Morita Hiroshi, Zipes Douglas P, Fukushima-Kusano Kengo, Nagase Satoshi, Nakamura Kazufumi, Morita Shiho T, Ohe Tohru, Wu Jiashin
Krannert Institute of Cardiology, Indiana University School of Medicine, Indianapolis, Indiana, USA.
Heart Rhythm. 2008 May;5(5):725-33. doi: 10.1016/j.hrthm.2008.02.028. Epub 2008 Mar 4.
Brugada syndrome (BrS) is characterized by repolarization abnormality with ST-segment elevation in the right ventricular outflow tract (RVOT).
Although action potential (AP) heterogeneity is associated with induction of ventricular arrhythmias (VA) in BrS, clinical evidence and its experimental correlations are still absent and are the focus of this study.
We evaluated repolarization heterogeneity in 15 patients with BrS using body surface mapping and in 8 pairs of isolated canine RVOT and right ventricular anteroinferior (RVAI) preparations having drug-induced BrS using optical mapping.

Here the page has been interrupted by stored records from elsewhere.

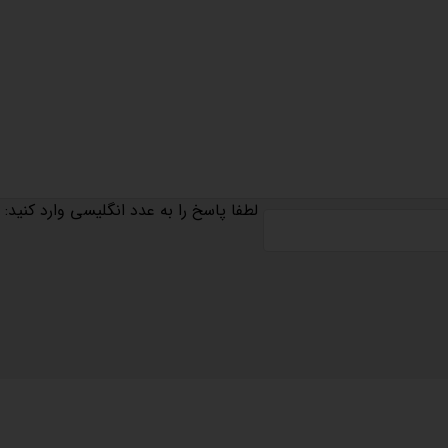
لطفا پاسخ را به عدد انگلیسی وارد کنید:
مجوزها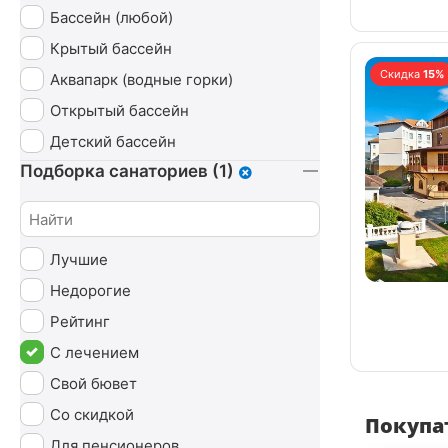
Бассейн (любой)
СПА (SPA)
Крытый бассейн
Урология
Скидка
15%
Аквапарк (водные горки)
Чекап
Открытый бассейн
Эндокринная система
Детский бассейн
Подборка санаториев (1)
Лучшие
Недорогие
Рейтинг
С лечением
Свой бювет
Со скидкой
Покупат
Для пенсионеров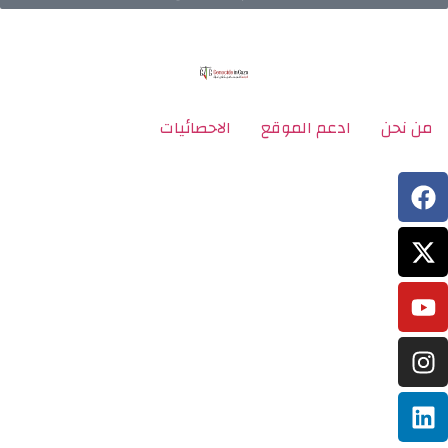
من نحن
ادعم الموقع
الاحصائيات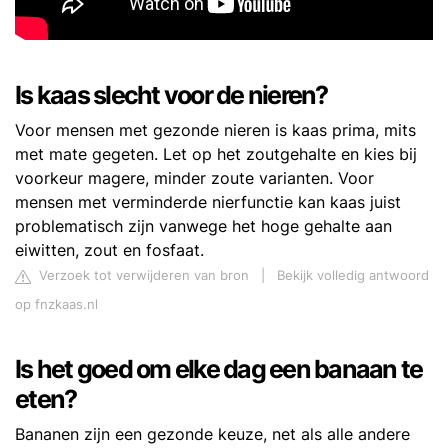
Is kaas slecht voor de nieren?
Voor mensen met gezonde nieren is kaas prima, mits
met mate gegeten. Let op het zoutgehalte en kies bij
voorkeur magere, minder zoute varianten. Voor
mensen met verminderde nierfunctie kan kaas juist
problematisch zijn vanwege het hoge gehalte aan
eiwitten, zout en fosfaat.
Verzoek tot verwijderen van bron
|
Bekijk volledig antwoord
op fnzkaas.nl
Is het goed om elke dag een banaan te
eten?
Bananen zijn een gezonde keuze, net als alle andere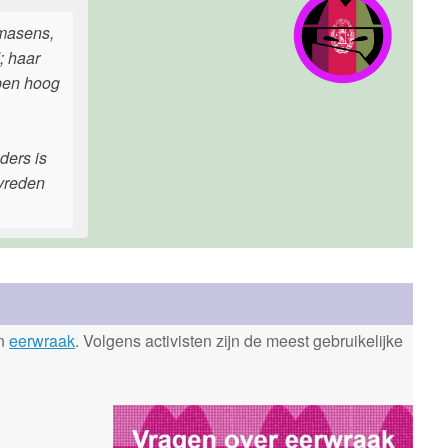
rmasens,
; haar
epen hoog
ders is
evreden
en
eerwraak
. Volgens activisten zijn de meest gebruikelijke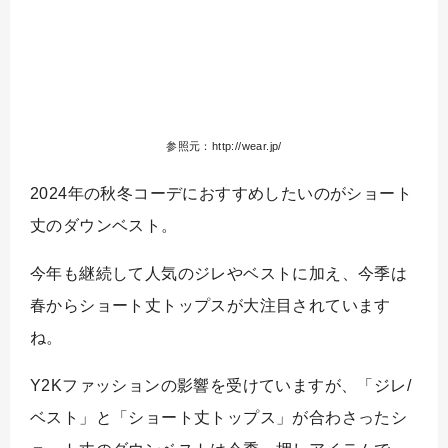
参照元：http://wear.jp/
2024年の秋冬コーデにおすすめしたいのがショート
丈のダウンベスト。
今年も継続して人気のジレやベストに加え、今季は
春からショート丈トップスが大注目されています
ね。
Y2Kファッションの影響を受けていますが、「ジレ/
ベスト」と「ショート丈トップス」が合わさったシ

Patients had large J-ST-segment elevation and long QT interval in the RVOT at baseline. Administration of pilsicainide (1 mg/kg) exaggerated J-ST-segment elevation, caused simultaneous long and short QT intervals in the RVOT, and induced polymorphic ventricular tachycardia (VT) and T wave alternans (TWA). Dispersion of QT within the RVOT after pilsicainide was greater in patients that had syncope or ventricular fibrillation than those that did not. Ventricular arrhythmias originated from the RVOT along with local electrocardiogram changes and TWA. Repolarization heterogeneity was much less in areas outside the RVOT. Inducing BrS increased AP heterogeneity (with and without spike-and-dome) within the RVOT epicardium. Phase 2 reentry and TWA originated from the epicardium in 88% and 50% of RVOT preparations, respectively. In contrast, the RVOT endocardium and RVAI had little AP heterogeneity, with neither reentry nor TWA.
The instability and heterogeneity of repolarization within the epicardium of the RVOT seem to be associated with arrhythmogenesis in both patients and in the in vitro tissue models of BrS.
布加综合征(BrS)的特征是右心室流出道(RVOT)出现复极异常伴ST段抬高。
尽管动作电位(AP)异质性与布加综合征中心室心律失常(VA)的诱发有关,但临床证据及其实验相关性仍然缺乏,这也是本研究的重点。
我们使用体表标测评估了15例布加综合征患者的复极异质性,并使用光学标测评估了8对诱导出药物性布加综合征的离体犬RVOT和右心室前下壁(RVAI)标本。
患者基线时RVOT存在较大的J点-ST段抬高和长QT间期。给予吡西卡尼(1mg/kg)可使J点-ST段抬高加剧,导致RVOT同时出现长QT间期和短QT间期,并诱发多形性室性心动过速(VT)和T波交替(TWA)。发生过晕厥或室颤的患者在给予吡西卡尼后RVOT内QT离散度大于未发生过的患者。室性心律失常起源于RVOT,同时伴有局部心电图改变和TWA。RVOT以外区域的复极异质性要小得多。诱发布加综合征会增加RVOT心外膜内的AP异质性(有或无峰-圆顶)。在88%的RVOT标本中,2相折返起源于心外膜,在50%的RVOT标本中TWA起源于心外膜。相比之下,RVOT心内膜和RVAI的AP异质性很小,既无折返也无TWA。
RVOT心外膜内复极的不稳定性和异质性似乎与布加综合征患者及体外组织模型中的心律失常发生有关。